**** MATERIALS PROVIDED

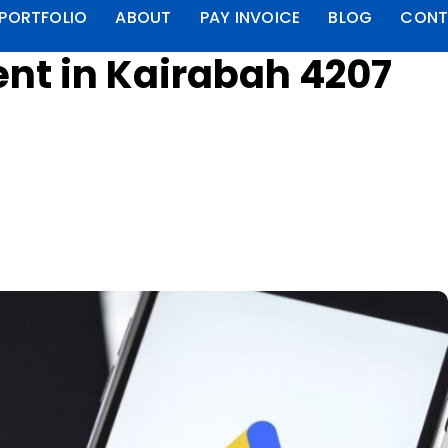
PORTFOLIO
ABOUT
PAY INVOICE
BLOG
CONT
t in Kairabah 4207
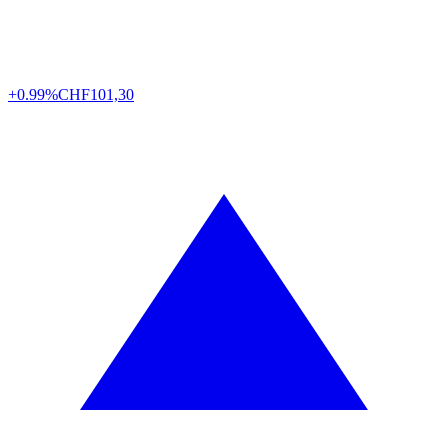
+0.99%
CHF
101,30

********

WHAT THE EXERCISE ASKS: The records above must be echoed exactly, minus their pictures.

PROBLEM SOLUTION:
PORTFOLIO
ABOUT
PAY INVOICE
BLOG
CONT
t in Kairabah 4207
+0.99%
CHF
101,30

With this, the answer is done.